[Data records]
▼▼▼

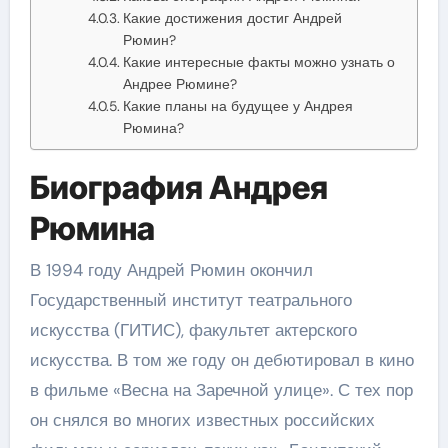
Какие достижения достиг Андрей
Рюмин?
Какие интересные факты можно узнать о
Андрее Рюмине?
Какие планы на будущее у Андрея
Рюмина?
Биография Андрея
Рюмина
В 1994 году Андрей Рюмин окончил
Государственный институт театрального
искусства (ГИТИС), факультет актерского
искусства. В том же году он дебютировал в кино
в фильме «Весна на Заречной улице». С тех пор
он снялся во многих известных российских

▲▲▲

Leaving aside the images, write out every entry above exactly.

Какие достижения достиг Андрей
Рюмин?
Какие интересные факты можно узнать о
Андрее Рюмине?
Какие планы на будущее у Андрея
Рюмина?
Биография Андрея
Рюмина
В 1994 году Андрей Рюмин окончил
Государственный институт театрального
искусства (ГИТИС), факультет актерского
искусства. В том же году он дебютировал в кино
в фильме «Весна на Заречной улице». С тех пор
он снялся во многих известных российских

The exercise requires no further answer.